# Magnetic Field of Magnetic Dipole Moment

1. Oct 11, 2008

### Morto

I'm seeking some clarification on a topic found in Jackson 'Classical Electrodynamics' Chapter 5. This deals with the magnetic field of a localised current distribution, where the magnetic vector potential is given by
$$\vec{A}(\vec{x}) = \frac{\mu_0}{4\pi} \frac{\vec{m}\times\vec{x}}{\left|\vec{x}\right|^3}$$

and the magnetic induction $$\vec{B}$$ is the curl of this $$\vec{B} = \nabla \times \vec{A}$$.
I know that the end result should be
$$\vec{B}(\vec{x}) = \frac{\mu_0}{4\pi} \left[\frac{3\vec{n}\left(\vec{n}\cdot\vec{m} - \vec{m}}{\left|\vec{x}\right|^3}\right]$$
Where $$\vec{n}$$ is the unit vector in the direction of $$\vec{x}$$
But I'm struggling to do this calculation for myself.

I know that
$$\vec{B}(\vec{x}) = \frac{\mu_0}{4\pi} \left(\nabla \times \left(\frac{\vec{m}\times\vec{x}}{\left|\vec{x}\right|^3}\right)\right) \\ = \frac{\mu_0}{4\pi}\left(\vec{m}\left(\nabla\cdot\frac{\vec{x}}{\left|\vec{x}\right|^3}\right) - \frac{\vec{x}}{\left|\vec{x}\right|^3}\left(\nabla\cdot \vec{m}\right)\right)$$

How does Jackson end up at the result quoted?

2. Oct 11, 2008

### clem

Your second term is wrong. It should be
$$-({\vec m}\cdot\nabla)\left[\frac{\vec x}{|{\vec x}|^3}\right]$$.

3. Apr 4, 2009

### Derivator

Hi

I'm new to this forum! Googleing for the questioned problem I found this forum. Having the same problem as the author of this thread, I want to ask if someone has a solution on how Jackson found the formula for $$\vec{B}$$?

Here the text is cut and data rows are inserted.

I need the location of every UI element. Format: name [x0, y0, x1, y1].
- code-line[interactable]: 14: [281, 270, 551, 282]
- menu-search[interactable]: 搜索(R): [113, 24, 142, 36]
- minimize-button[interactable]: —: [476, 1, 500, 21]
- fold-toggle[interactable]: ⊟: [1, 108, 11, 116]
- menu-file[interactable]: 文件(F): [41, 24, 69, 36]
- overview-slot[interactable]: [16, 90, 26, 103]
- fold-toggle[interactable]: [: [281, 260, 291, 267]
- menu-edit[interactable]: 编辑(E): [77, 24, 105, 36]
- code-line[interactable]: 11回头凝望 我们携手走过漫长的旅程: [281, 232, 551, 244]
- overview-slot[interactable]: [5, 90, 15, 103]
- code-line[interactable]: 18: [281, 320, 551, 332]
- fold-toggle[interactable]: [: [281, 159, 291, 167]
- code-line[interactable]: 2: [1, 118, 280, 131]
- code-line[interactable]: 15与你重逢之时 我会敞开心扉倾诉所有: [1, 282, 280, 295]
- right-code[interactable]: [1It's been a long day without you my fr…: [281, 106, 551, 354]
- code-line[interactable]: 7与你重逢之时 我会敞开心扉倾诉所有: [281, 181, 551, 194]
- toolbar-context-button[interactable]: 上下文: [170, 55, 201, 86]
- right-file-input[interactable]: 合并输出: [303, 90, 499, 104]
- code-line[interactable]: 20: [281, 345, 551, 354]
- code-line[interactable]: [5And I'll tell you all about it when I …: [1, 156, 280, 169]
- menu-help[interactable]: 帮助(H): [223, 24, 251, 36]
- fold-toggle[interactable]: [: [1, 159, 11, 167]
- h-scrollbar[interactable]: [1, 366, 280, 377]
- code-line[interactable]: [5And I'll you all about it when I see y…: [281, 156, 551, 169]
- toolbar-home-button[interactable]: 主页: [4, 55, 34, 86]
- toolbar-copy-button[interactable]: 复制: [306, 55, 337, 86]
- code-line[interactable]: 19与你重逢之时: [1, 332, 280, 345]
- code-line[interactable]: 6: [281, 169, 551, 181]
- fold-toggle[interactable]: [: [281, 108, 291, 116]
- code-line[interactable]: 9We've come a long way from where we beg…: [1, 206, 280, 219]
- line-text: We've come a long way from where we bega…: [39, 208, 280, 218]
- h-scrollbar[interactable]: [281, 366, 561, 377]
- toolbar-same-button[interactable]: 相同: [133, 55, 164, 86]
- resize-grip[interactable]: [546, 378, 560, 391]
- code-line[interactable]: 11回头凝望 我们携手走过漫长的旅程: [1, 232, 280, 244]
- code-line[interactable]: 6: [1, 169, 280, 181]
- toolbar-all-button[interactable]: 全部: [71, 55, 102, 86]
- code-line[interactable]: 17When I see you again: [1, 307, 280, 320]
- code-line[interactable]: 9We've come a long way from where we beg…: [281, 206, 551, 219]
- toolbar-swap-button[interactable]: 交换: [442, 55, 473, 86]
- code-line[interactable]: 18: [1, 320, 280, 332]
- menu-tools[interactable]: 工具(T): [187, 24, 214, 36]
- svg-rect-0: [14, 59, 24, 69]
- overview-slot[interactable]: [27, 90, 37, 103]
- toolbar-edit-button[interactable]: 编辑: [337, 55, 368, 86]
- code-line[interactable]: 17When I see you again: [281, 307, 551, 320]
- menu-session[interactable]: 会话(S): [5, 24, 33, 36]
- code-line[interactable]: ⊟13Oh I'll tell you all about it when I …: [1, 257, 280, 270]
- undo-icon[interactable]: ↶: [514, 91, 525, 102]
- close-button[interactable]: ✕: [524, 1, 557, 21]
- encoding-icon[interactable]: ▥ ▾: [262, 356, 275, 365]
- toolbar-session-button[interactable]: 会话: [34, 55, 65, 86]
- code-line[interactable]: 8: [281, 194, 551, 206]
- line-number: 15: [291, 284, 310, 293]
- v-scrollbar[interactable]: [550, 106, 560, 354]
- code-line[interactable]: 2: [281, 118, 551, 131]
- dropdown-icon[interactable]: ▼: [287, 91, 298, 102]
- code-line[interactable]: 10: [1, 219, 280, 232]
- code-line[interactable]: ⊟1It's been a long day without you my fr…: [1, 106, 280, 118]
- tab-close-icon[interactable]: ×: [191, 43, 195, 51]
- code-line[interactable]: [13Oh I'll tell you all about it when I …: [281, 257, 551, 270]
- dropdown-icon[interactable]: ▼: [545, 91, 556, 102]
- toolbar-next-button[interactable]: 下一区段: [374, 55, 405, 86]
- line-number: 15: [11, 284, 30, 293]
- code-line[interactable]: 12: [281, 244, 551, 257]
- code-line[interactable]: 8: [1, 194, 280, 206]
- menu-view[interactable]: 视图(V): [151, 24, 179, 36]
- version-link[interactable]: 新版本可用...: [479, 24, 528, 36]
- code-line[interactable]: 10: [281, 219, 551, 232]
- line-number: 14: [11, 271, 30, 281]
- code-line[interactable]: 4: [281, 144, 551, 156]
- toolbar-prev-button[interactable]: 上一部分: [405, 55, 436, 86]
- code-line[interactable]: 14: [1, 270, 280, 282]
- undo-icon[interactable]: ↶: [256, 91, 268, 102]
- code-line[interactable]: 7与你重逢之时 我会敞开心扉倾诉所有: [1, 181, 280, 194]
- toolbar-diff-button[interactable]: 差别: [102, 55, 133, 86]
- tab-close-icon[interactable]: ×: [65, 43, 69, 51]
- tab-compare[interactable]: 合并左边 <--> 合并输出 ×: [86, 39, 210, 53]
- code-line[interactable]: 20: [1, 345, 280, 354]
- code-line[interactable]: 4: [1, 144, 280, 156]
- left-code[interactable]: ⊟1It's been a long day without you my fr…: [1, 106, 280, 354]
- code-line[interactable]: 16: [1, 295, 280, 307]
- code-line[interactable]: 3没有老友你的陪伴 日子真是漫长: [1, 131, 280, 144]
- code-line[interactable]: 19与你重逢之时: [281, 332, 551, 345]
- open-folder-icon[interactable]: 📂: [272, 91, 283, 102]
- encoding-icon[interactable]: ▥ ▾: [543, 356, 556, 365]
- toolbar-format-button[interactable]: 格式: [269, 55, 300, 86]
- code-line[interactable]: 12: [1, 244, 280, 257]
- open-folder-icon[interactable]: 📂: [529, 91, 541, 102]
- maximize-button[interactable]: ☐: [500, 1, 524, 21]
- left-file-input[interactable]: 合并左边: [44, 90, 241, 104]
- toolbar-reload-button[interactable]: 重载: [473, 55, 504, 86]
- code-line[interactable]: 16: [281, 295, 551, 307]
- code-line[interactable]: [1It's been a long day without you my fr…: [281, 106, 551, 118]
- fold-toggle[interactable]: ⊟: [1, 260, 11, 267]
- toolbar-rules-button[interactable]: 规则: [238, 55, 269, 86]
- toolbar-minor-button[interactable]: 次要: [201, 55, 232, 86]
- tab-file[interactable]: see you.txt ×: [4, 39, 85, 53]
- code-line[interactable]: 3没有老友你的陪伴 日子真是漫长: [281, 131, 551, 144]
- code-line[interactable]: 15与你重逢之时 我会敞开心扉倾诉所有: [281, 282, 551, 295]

I tried my luck with the product rule $$\nabla\times(\vec{A}\times\vec{B})=(\vec{B}\cdot\nabla)\vec{A}-(\vec{A}\cdot\nabla)\vec{B}+\vec{A}(\nabla\cdot\vec{B})-\vec{B}(\nabla\cdot\vec{A})$$ but came to no conclusion.

kind regards,
derivator

(sorry for my english, it's not my mother tongue)

Last edited: Apr 4, 2009
4. Apr 4, 2009

### clem

As I said in my post, the curl of the cross product should be
$$\vec{B}(\vec{x}) = \frac{\mu_0}{4\pi} \left(\nabla \times \left(\frac{\vec{m}\times\vec{x}}{\left|\vec{x}\right|^3}\right)\right) \\ = \frac{\mu_0}{4\pi}\left(\vec{m}\left(\nabla\cdot\frac{\vec{x}}{\left|\vec{x}\right|^3}\right) - ({\vec m}\cdot\nabla)\left[\frac{\vec x}{|{\vec x}|^3}\right]$$.
This follows because m is a constant so only two terms of your four enter.
Given this result, the first term is a delta function is not needed if r>0.
The second term gives the result in the first post if the delta function singularity at the origin is again ignored.
Jackson is a bit obscure on this.

5. Apr 4, 2009

### Derivator

Hi,

Could you get a bit more detailed on how to show that

$$- ({\vec m}\cdot\nabla)\left[\frac{\vec x}{|{\vec x}|^3}\right]=\left[\frac{3\vec{n}\left(\vec{n}\cdot\vec{m}\right) - \vec{m}}{\left|\vec{x}\right|^3}\right]$$

is correct?

6. Apr 5, 2009

### clem

You really need a better textbook.
Sorry I can't seem to find my latex error below. If hyou can read or correct it, it should show you what to do.
- ({\vec m}\cdot\nabla)\left[\frac{\vec x}{|{\vec x}|^3}\right]=
-{\vec x} ({\vec m}\cdot\nabla)\frac{1}{|{\vec x}|^3}
-\frac{1}{|{\vec x}|^3} ({\vec m}\cdot\nabla){\vec x}

Last edited: Apr 5, 2009
7. Apr 5, 2009

### clem

The point is that the m.del acts on only one function at a time.

8. Mar 22, 2011

### jmwilli25

$$- (\vec{m}\cdot\nabla)\left[\frac{\vec{x}}{|\vec {x}|^3}\right]= -{\vec x} ({\vec m}\cdot\nabla)\frac{1}{|{\vec x}|^3} -\frac{1}{|{\vec x}|^3} ({\vec m}\cdot\nabla){\vec x}$$

9. Mar 22, 2011

### netheril96

$$\nabla\frac{\vec{r}}{r^{3}}=\left(\nabla\frac{1}{r^{3}}\right)\vec{r}+\frac{\nabla\vec{r}}{r^{3}}=-\frac{3\vec{r}\vec{r}}{r^{5}}+\frac{\mathbf{I}}{r^{3}}$$

$$\vec{m}\cdot\nabla\frac{\vec{r}}{r^{3}}=\vec{m}\cdot\left(-\frac{3\vec{r}\vec{r}}{r^{5}}+\frac{\mathbf{I}}{r^{3}}\right)=-\frac{3(\vec{m}\cdot\vec{r})\vec{r}}{r^{5}}+\frac{\vec{m}}{r^{3}}$$

I is the unit tensor.